TABLE OF CONTENTS
Retained Fetal Membranes (RFM) in Mares
Retained fetal membranes (RFM) in mares is potentially more serious affection than the same in cattle.In horses, RFM should be treated as an emergency.
The average time taken for the fetal membranes to be expelled is about 1 hour, and should not exceed 2 hour, although there is debate amongst equine clinicians about the latter.

Clinical Signs
- Most obvious sign is presence of a variable portion of tissue protruding from the vulva; less commonly nothing is visible.
- Either this means that no parts of the fetal membranes have been expelled or, more likely, portions remain attached.
Complications
- Complications include acute metritis, septicaemia, laminitis and even death.
- With prompt and effective treatment these sequelae can be avoided.
- In many cases, uterine involution is delayed even if these more serious complications do not develop.
Treatment
- Initially, the protruding membranes should be tied in a knot to prevent them touching the hocks.
- As uterine contractility plays an important role in the dehiscence of the fetal membranes, administration of oxytocin is recommended as a first and most successful method of treatment in up to 90% of cases.
- It is a good rule not to wait longer than 6 hours after delivery of the foal; the time interval should be shorter in heavy breeds. This method of treatment avoids manipulation within the uterus, with the risk of introducing microorganisms.
- Oxytocin can be given via the intramuscular route (20-40 IU), which can be repeated after 1 hour if the membranes have not been expelled. Alternatively, use slow intravenous infusion of 50 IU oxytocin in 1 litre of physiologic saline over 1 hour. Symptoms of colic often follow injections of oxytocin and commonly precede natural expulsion so that pain relieving drugs and sedation may be required.
- Attempt gentle removal only in cases where treatment is unsuccessful and the membranes are almost detached but retained within the uterus. Removal of placenta should be carried out with scrupulous regard to asepsis, and no undue force should be applied, for even moderate traction on the afterbirth may cause the uterus to become inverted and prolapsed.
- In most cases of retention, some separation of the allan to chorion has occurred and consequently a variable amount of the afterbirth hangs down from the vulva.
Manual Removal of Retained Fetal Membranes
- The mare is effectively restrained and measures should be taken to protect the operator from being kicked.
- The tail is bandaged and held to one side by the attendant while the obstetrician thoroughly washes the perineum and rear of the mare.
- With the hand and arm protected by a clean plastic sleeve, the extruded mass, or failing that the freed part lying within the vagina, is grasped and twisted into a rope
- The gloved hand anointed with lubricant is gently introduced along the ‘rope’ to the area of circumferential attachment in the uterus.
- As the ‘rope’ is gently pulled and twisted, the tips of the fingers are pressed between the endometrium and the chorion.

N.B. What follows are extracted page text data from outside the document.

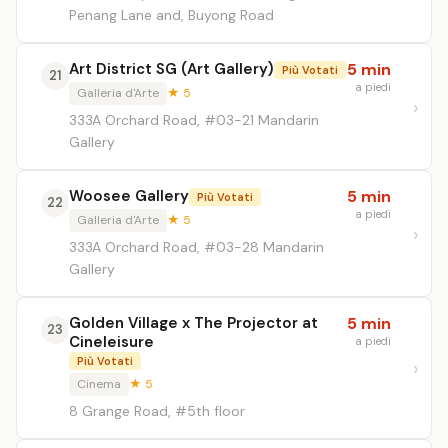
Penang Lane and, Buyong Road
Art District SG (Art Gallery)
5 min
Più Votati
21
a piedi
Galleria d'Arte
★ 5
333A Orchard Road, #03-21 Mandarin
Gallery
Woosee Gallery
5 min
Più Votati
22
a piedi
Galleria d'Arte
★ 5
333A Orchard Road, #03-28 Mandarin
Gallery
Golden Village x The Projector at
5 min
23
Cineleisure
a piedi
Più Votati
Cinema
★ 5
8 Grange Road, #5th floor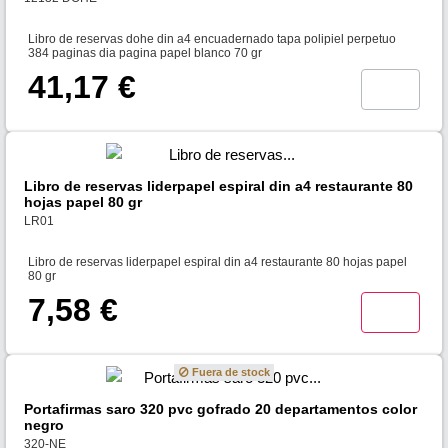
Libro de reservas dohe din a4 encuadernado tapa polipiel perpetuo
384 paginas dia pagina papel blanco 70 gr
41,17 €
Libro de reservas liderpapel espiral din a4 restaurante 80
hojas papel 80 gr
LR01
Libro de reservas liderpapel espiral din a4 restaurante 80 hojas papel
80 gr
7,58 €
Fuera de stock
Portafirmas saro 320 pvc gofrado 20 departamentos color
negro
320-NE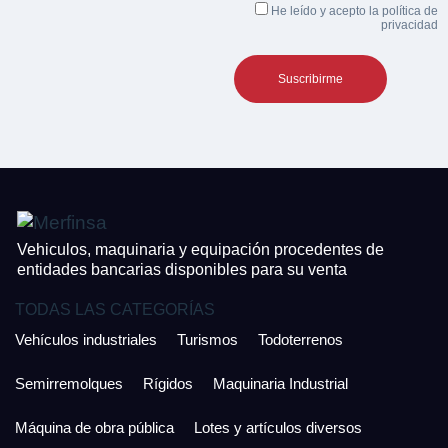
He leído y acepto la
política de
privacidad
Vehiculos, maquinaria y equipación procedentes de
entidades bancarias disponibles para su venta
TODAS LAS CATEGORÍAS
Vehículos industriales
Turismos
Todoterrenos
Semirremolques
Rígidos
Maquinaria Industrial
Máquina de obra pública
Lotes y artículos diversos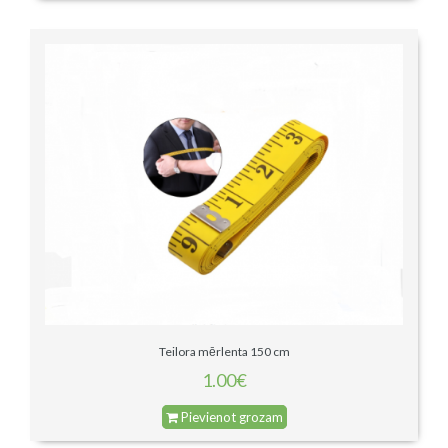
Teilora mērlenta 150 cm
1.00€
Pievienot grozam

- The villi are easily detached, and as the allantochorion is gradually freed it is taken up by further twisting of the detached mass.
- The allantochorionic membrane is gently separated from the endometrium by moving one of the hands between them.
- The tightest attachment is usually at the tip of the horn.
- The process of separation usually goes quite smoothly, and the complete sac of allantochorion can be gradually detached from the pregnant horn.
- There is a tendency for attachment to be firmer in the non-pregnant horn, and occasionally retention is confined to this horn.
- If it is found impossible to detach the apical portions of the allantochorionic sac without tearing the membranes it is better to desist and to try again in 4-6 hours, by which time a successful outcome will be likely.
- Unwanted side-effects of this manual removal may be serious haemorrhage, invagination of one of the horns and a higher chance of retention of microvilli in the endometrium.
- Vandeplassche and his colleagues (1971 and 1972) refer particularly to the residue of microvilli that is present in the endometrium even after a normal expulsion of the after birth and is vastly increased when manual removal is effected in a case of retention.
- During a difficult manual removal only the central branches of the chorionic villi are removed while practically all the microvilli are broken off and retained; rupture of endometrial and subendometrial capillaries may also occur.
- The consequences of the difficult removal such as increased puerperal exudate, containing much tissue debris; endometritis and laminitis; uterine spasm and delayed involution of the uterus. It is for these reasons they prefer to treat severe equine retention by means of intravenous drip administration of oxytocin rather than by persistence with manual removal.